ADSM-L

Re: Filespaces Table Question

2002-08-08 11:21:58
Subject: Re: Filespaces Table Question
From: Thomas Denier <Thomas.Denier AT MAIL.TJU DOT EDU>
To: ADSM-L AT VM.MARIST DOT EDU
Date: Thu, 8 Aug 2002 11:25:58 -0400
> I was wondering if anyone has a good definition of the CAPACITY value in the
> FILESPACES table. On the export from the DB all it has for a definition is
> "Capacity (MB)". I have been experimenting with this value in hopes of
> finding a way to measure how much disk space is in use, for example select
> SUM(CAPACITY * PCT_UTIL/100) form FILESPACES. However, this gives unexpected
> results on some systems. On one TSM server this reports 9000 TB. When I put
> a time range on the query, the results change. On the server that reported
> 9000TB unbounded, it reports 4GB with a 24 hour time range.

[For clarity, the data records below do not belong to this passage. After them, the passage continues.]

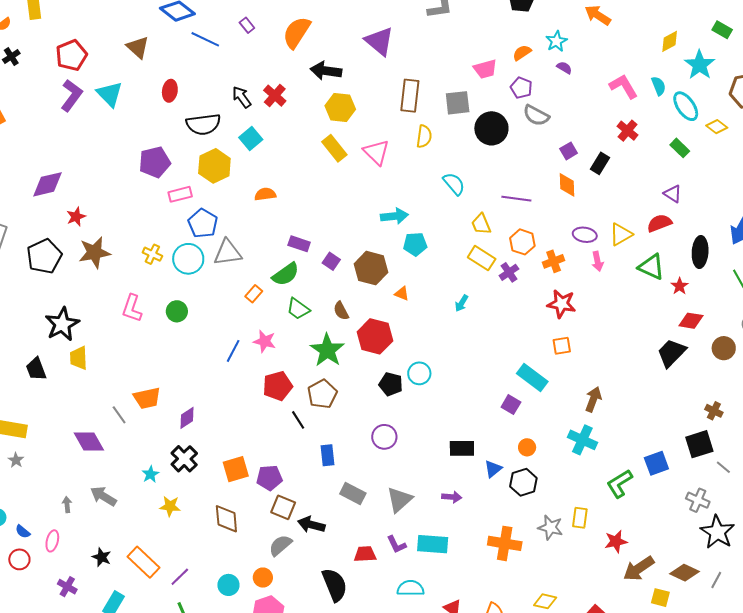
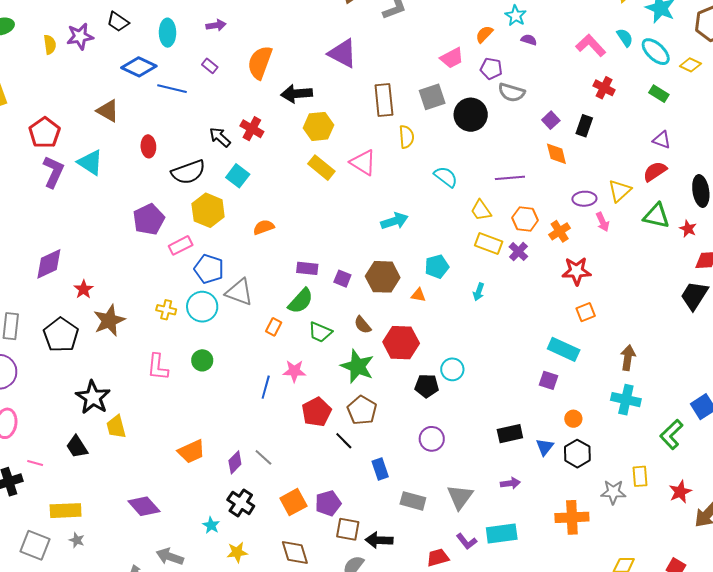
cyan pentagon: (415, 244) -> (437, 267), moved
gray triangle: (228, 253) -> (239, 292), turned 40
gray line: (119, 415) -> (263, 457), moved

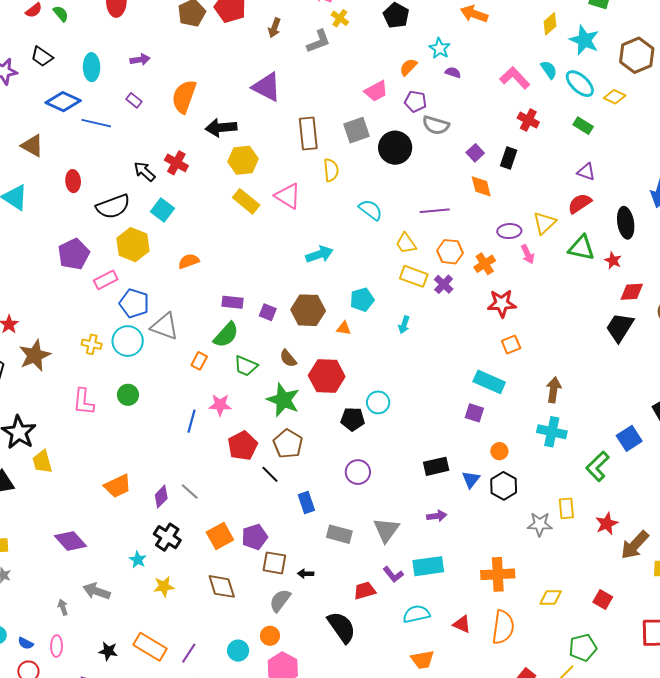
orange cross: (572, 517) -> (498, 574), moved
black arrow: (379, 540) -> (306, 574), size x0.6

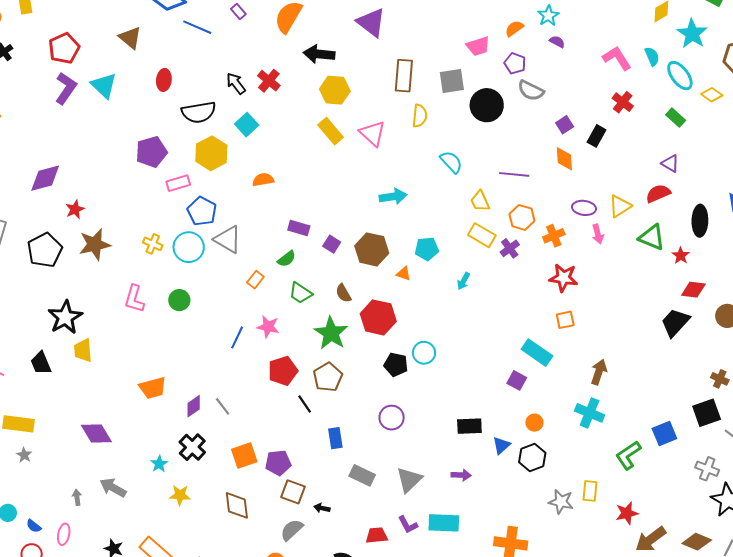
green semicircle: (226, 335) -> (287, 259), size x0.7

As far as I know, the client software asks the operating system what the
capacity is and sends the information to the TSM server, which stores it
in the database for possible future use in responding to select and query
commands. Hence, the definition of the capacity is whatever definition the
client operating system uses. For our Unix clients the capacity figures
reported by the TSM server exactly match the results of running a 'df -t'
command on the clients and dividing the numbers of allocated blocks by
2048. I don't know exactly how other types of clients determine nominal
capacities. The only times in the filespace tables are the starting and
ending times for the most recent incremental backup of each file space.
This suggests that you have one or more off the wall entries for file
spaces that are not being backed up anymore. I would suggest running
some select commands to search for the off the wall value, such as a
select for all file spaces with claimed capacities over 100 gigabytes.
If you find such an entry, it may well be due to strange behavior by
a client operating system rather than by TSM.

> My overall goal is to computer a Tape Occupancy / Used Disk Space ratio for
> reporting. Perhaps there is a better way to do this?